Человек, который не способен отомстить за оскорбления, является нидингом, изгоем и лишается защиты закона. Истошный крик о защите чести слетает с уст родственников, потому что они боятся. Без сомнения, это главным образом было формальным делом, когда во Фрисландии один из родственников убитого мужчины схватил меч и нанес три удара по могиле, воскликнув в присутствии всей семьи: «Месть, месть, месть!» Таким же формальным делом был и ритуал, во время которого жалобщики выхватывали мечи и издавали первый крик, а потом относили тело в суд и, прокричав еще два раза, убирали мечи в ножны. Но формы были не более яростными, чем чувства. Среди мужчин, которые испускали крики, разносившиеся далеко по всей округе, существовало напряжение. Закон не знает такой неукротимой жестокости.
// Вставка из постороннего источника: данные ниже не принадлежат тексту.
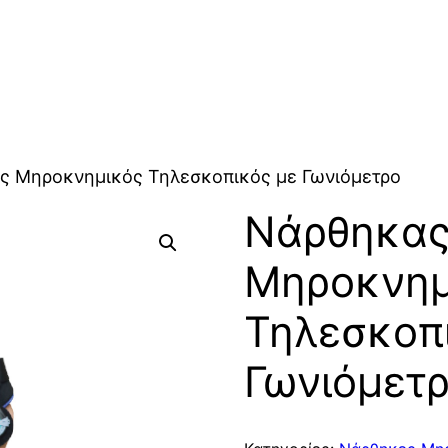
ς Μηροκνημικός Τηλεσκοπικός με Γωνιόμετρο
Νάρθηκα
Μηροκνημ
Τηλεσκοπ
Γωνιόμετ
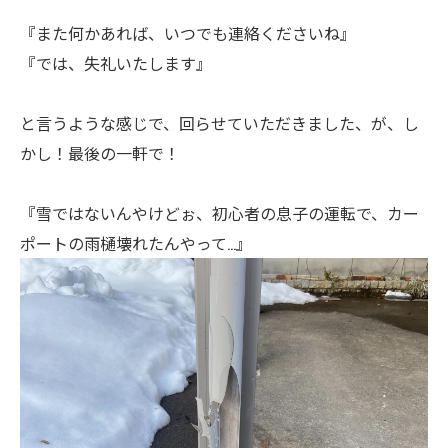
『また何かあれば、いつでも連絡くださいね』
『では、失礼いたします』
と言うような感じで、回らせていただきました、が、し
かし！最後の一軒で！
『雪ではないんやけどぉ、初心者の息子の運転で、カー
ポートの雨樋壊れたんやって…』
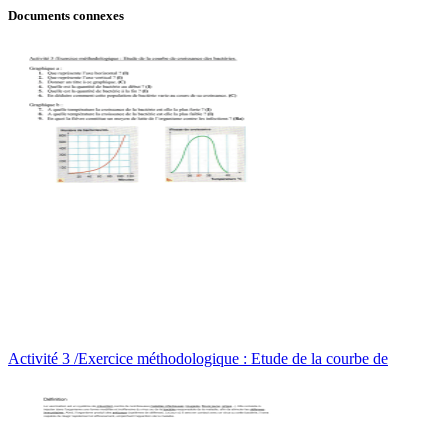
Documents connexes
Activité 3 /Exercice méthodologique : Etude de la courbe de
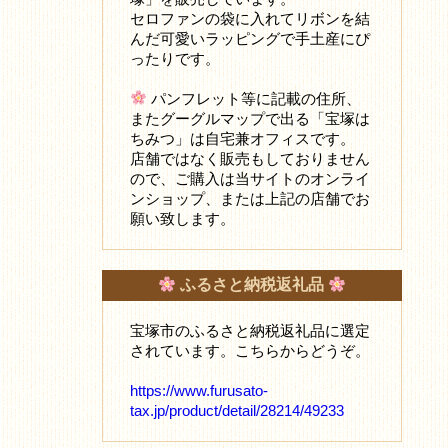
セロファンの袋に入れてリボンを結
んだ可愛いラッピングで手土産にぴ
ったりです。
パンフレット等に記載の住所、
またグーグルマップで出る「宝塚は
ちみつ」は自宅兼オフィスです。
店舗ではなく販売もしておりません
ので、ご購入は当サイトのオンライ
ンショップ、または上記の店舗でお
願い致します。
ふるさと納税返礼品
宝塚市のふるさと納税返礼品に選定
されています。こちらからどうぞ。
https://www.furusato-
tax.jp/product/detail/28214/49233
Он дает советы, взвешивая свои слова, но оставаясь при этом искренним, как тот, кто видел человеческое существо в тяготах жизни; а когда уже все сказано и сделано, требование закона о необходимости чести для человека столь же полно сочувствия, что и вопли родственников. Четкое и строгое по форме слово законника не позволяет требованию набрасываться на нас с диким криком родичей: «Требуем мести!» Тем не менее если наши уши открыты тому, что излагает законник в своих кратких предложениях, то мы можем с помощью этого непрямого свидетельства получить всепоглощающее представление об энергии чести, которое усиливается от сознания того, что мы видим, как эта энергия преобразуется в поддерживающую энергию общества.
Процесс германского суда строится на том принципе, что обвинения – выдвинутого, разумеется, в надлежащей форме – вполне достаточно, чтобы человек смог сам защитить себя. Любой должен был быть готовым свести к нулю простое, необоснованное обвинение с помощью своей клятвы и клятв его сторонников. Если же человек молчал, то это означало, что он согласен с обвинением, и дело считалось решенным, как если бы он сам публично признал свою вину. Никто не боялся, что таким способом можно вынести приговор совершенно невинному человеку, поскольку молчание не считалось молчаливым согласием; наоборот, само обвинение считалось способом внушить человеку мысль, что он виновен. Если человек не способен отбросить обвинения, то пусть оно, так сказать, проникнет в него и пометит. Обвиняемый не доказывает, что он чист; он сам себя очищает.
Таков был господствующий принцип в германском судебном процессе, и он объединял людей в сообщество закона. Так же и в повседневной жизни, по-видимому, человек приобретал власть над другими с помощью своих слов. Один человек мог раздавить другого, чтобы показать свою силу, смелость, свою безрассудную храбрость. Можно было подчинить себе человека, выразив сомнение в его мужестве. У исландцев был даже специальный термин, обозначавший такие слова, предназначенные для подстрекания: fryjuord. Этим обидчик выражал свою уверенность в том, оскорбляемый им лишен мужских достоинств. Жил когда-то человек по имени Мар. Одни люди решили его извести.